On the other hand, we see men who identify as women compete in all levels of athletic competitions that stretch as far as the Olympics. Laurel Hubbard is a transgender weightlifter who was accepted by the International Olympic Committee (IOC) to compete for New Zealand at the Tokyo Olympics. She became first transgender athlete to compete at the Games in world history, but failed to complete her first three lifts last Monday night. Exactly, how was Hubbard’s inclusion in the Games fair to natural women who dedicated their lives for a shot at achieving Olympic gold?

Ultimately, these cases provide evidence of an inequality that is supported and encouraged by Democrat legislators at home. The traditional female wrestlers who competed for the state championship will continually miss out on scholarship opportunities if a transgender female, someone born male, is allowed to compete in their sport. Hubbard may not have received a medal, but she opened the floodgates for what will happened next time. How much suspicion and resentment will hover around that eventual transgender gold medal winner? Will female athletes in the Olympics feel comfortable speaking out, at the risk of facing the cancel culture mob? This is not equality nor the basis of feminism.

Our program and others saw a need to provide a space to allow young ladies to participate in a competitive sport. The intention is to give them a chance at obtaining success and colligate opportunities that were not available to them before because of the biological differences between the two genders. By blurring the definition through nonscientific theories we are doing great harm and a disservice to women.

Transgender individuals are a part of our society. They are members of our communities, neighborhoods, and families. It is not my prerogative to dismiss nor alienate them from sporting competitions. However, we must find a solution that does not allow sex-specific biological features to give an advantage while competing. Likewise, administering steroid therapy during competition cannot be tolerated – regardless of a personal decision to transition. Why? Because it also creates a disadvantage to other athletes. 

Our nation has an innate ability to recognize our mistakes and provide a solution to remedy our past. We have seen this time and time again. Forcing women to compete against natural born males in a contest that requires physical strength as a leading attribute is wrong. By doing so we have abandoned the idea of equality to embrace the illogical notion of equity. Women do not win in this scenario, and therefore, the push to allow transgender athletes to compete in all-girls sports is discriminatory. At no point does this idea support an equal opportunity built on the bedrock of fairness.
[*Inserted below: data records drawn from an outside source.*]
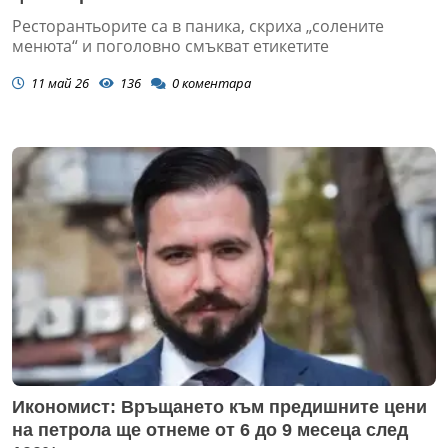
Ресторантьорите са в паника, скриха „солените
менюта“ и поголовно смъкват етикетите
11 май 26
136
0
коментара
Икономист: Връщането към предишните цени
на петрола ще отнеме от 6 до 9 месеца след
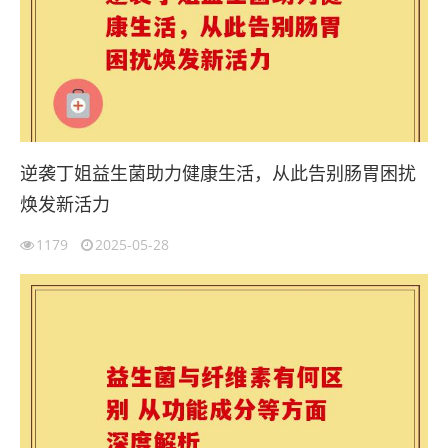
逆袭丁姐益生菌助力健康生活，从此告别肠胃困扰
焕发新活力
1179
2025-05-28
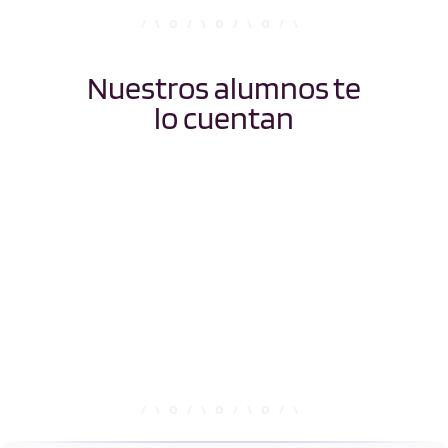
Nuestros alumnos te
lo cuentan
Our responsibility is to acknowledge illegitimate social justice claims and call out those who attempt to triumph these false causes. If you stand for true equality and feminism, then it is critical to oppose Democrat politicians and lawmakers who pretend to be in the LGBT corner while doing real damage to everyone else.

On his first day in office, President Biden signed an executive order which forces schools to embrace transgender women to compete on girls’ sports teams. If they refuse, those academic institutions could lose federal funding. In February, the Democrat-led House of Representatives passed H.R.5, the so-called Equality Act, that would cement these threats into law. 

The bill claims to prohibit discrimination based on sex, sexual orientation, and gender identity. What happens when the bill designed to protect against discrimination creates more? 

Nick Meade is the president of Log Cabin Republicans of Coachella Valley and was named the first openly gay high school wrestling coach to win the California Interscholastic Championship (CIF) team title in the history of California.